— Problem to work on —
What you hand back must match the records word for word, with no pictures.

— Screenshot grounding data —
-- Opening Marker --

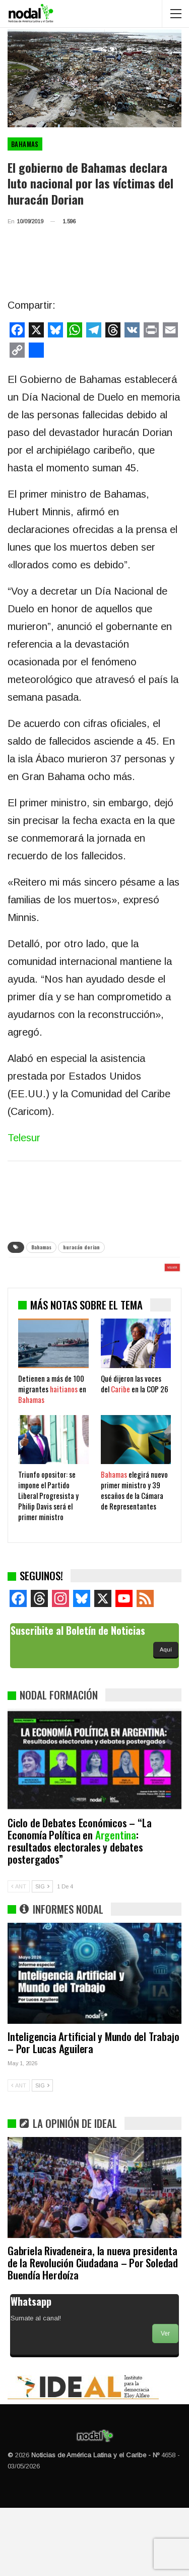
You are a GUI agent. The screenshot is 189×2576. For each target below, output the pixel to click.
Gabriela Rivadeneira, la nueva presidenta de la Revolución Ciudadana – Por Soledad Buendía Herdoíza (93, 2331)
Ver (165, 2401)
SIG (42, 1955)
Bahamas (25, 144)
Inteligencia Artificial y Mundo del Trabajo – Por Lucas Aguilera (93, 2110)
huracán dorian (81, 1247)
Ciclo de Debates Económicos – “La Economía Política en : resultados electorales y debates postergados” (79, 1909)
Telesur (24, 1137)
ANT (18, 1955)
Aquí (166, 1718)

-- Closing Marker --

— Task output —
You are a GUI agent. The screenshot is 189×2576. For each target below, output the pixel to click.
Gabriela Rivadeneira, la nueva presidenta de la Revolución Ciudadana – Por Soledad Buendía Herdoíza (93, 2331)
Ver (165, 2401)
SIG (42, 1955)
Bahamas (25, 144)
Inteligencia Artificial y Mundo del Trabajo – Por Lucas Aguilera (93, 2110)
huracán dorian (81, 1247)
Ciclo de Debates Económicos – “La Economía Política en : resultados electorales y debates postergados” (79, 1909)
Telesur (24, 1137)
ANT (18, 1955)
Aquí (166, 1718)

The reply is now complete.